=== Task statement ===
Below are the records. Retype exactly the lines between the lines holding "Selain luas bangunan, tingkat" and "oleh klien.", inclusive.

=== Data excerpts ===
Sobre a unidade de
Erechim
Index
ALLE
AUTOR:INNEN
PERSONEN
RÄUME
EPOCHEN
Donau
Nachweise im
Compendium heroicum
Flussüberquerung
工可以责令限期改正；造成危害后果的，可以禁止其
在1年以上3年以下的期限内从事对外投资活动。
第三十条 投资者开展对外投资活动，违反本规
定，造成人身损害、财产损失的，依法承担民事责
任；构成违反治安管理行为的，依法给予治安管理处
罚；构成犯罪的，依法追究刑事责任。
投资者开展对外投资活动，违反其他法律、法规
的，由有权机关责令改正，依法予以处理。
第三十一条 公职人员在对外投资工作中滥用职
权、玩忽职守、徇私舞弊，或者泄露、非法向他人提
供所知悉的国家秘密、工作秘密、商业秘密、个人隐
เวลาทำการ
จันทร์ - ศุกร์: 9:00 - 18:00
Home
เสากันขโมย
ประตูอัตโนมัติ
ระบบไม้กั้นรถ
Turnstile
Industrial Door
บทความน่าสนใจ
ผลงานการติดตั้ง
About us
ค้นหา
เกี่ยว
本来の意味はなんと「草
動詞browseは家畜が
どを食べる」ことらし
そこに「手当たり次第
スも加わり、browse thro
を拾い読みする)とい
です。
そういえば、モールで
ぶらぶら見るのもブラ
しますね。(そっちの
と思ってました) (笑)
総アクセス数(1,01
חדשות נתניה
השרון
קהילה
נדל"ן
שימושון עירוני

--

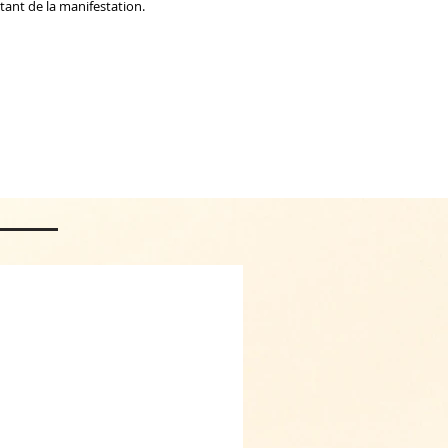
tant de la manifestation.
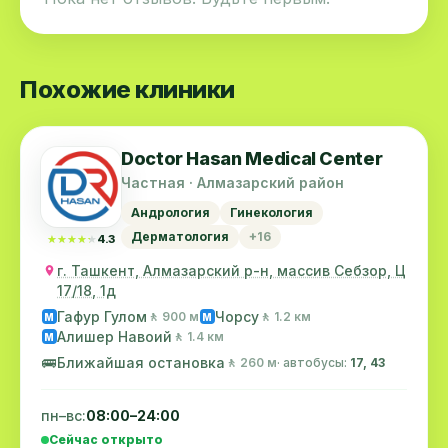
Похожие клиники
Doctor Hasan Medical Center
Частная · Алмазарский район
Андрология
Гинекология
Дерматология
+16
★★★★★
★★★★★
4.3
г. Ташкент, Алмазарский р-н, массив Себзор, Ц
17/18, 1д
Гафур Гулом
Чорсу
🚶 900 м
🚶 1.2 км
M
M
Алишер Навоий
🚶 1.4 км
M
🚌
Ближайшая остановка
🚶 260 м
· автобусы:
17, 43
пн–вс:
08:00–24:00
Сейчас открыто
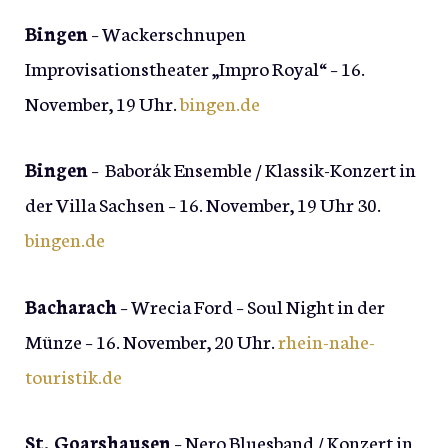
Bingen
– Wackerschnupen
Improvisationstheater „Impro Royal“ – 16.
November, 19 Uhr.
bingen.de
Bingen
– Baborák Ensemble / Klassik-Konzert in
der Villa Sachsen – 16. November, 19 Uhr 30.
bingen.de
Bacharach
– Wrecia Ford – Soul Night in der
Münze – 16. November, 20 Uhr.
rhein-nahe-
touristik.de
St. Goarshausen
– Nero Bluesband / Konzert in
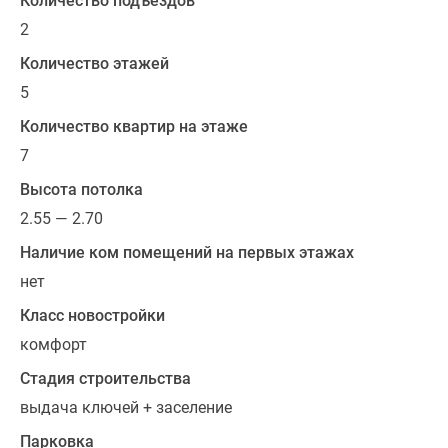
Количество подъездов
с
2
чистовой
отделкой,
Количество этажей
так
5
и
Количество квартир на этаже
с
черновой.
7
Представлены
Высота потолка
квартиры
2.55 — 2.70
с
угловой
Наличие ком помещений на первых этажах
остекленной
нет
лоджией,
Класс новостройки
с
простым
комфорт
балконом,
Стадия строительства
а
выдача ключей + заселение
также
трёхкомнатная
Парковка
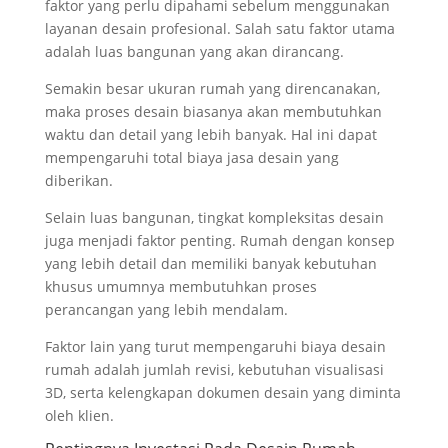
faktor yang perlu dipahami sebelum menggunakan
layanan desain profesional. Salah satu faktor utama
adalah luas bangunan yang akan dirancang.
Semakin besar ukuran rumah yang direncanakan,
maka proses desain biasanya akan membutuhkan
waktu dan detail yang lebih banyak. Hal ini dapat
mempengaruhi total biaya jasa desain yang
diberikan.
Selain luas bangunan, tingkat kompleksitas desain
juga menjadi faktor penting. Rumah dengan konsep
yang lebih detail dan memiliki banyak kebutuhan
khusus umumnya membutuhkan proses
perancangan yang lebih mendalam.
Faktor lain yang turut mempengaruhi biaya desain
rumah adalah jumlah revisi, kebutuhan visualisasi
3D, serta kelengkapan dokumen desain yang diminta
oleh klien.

=== Written solution ===
Selain luas bangunan, tingkat kompleksitas desain
juga menjadi faktor penting. Rumah dengan konsep
yang lebih detail dan memiliki banyak kebutuhan
khusus umumnya membutuhkan proses
perancangan yang lebih mendalam.
Faktor lain yang turut mempengaruhi biaya desain
rumah adalah jumlah revisi, kebutuhan visualisasi
3D, serta kelengkapan dokumen desain yang diminta
oleh klien.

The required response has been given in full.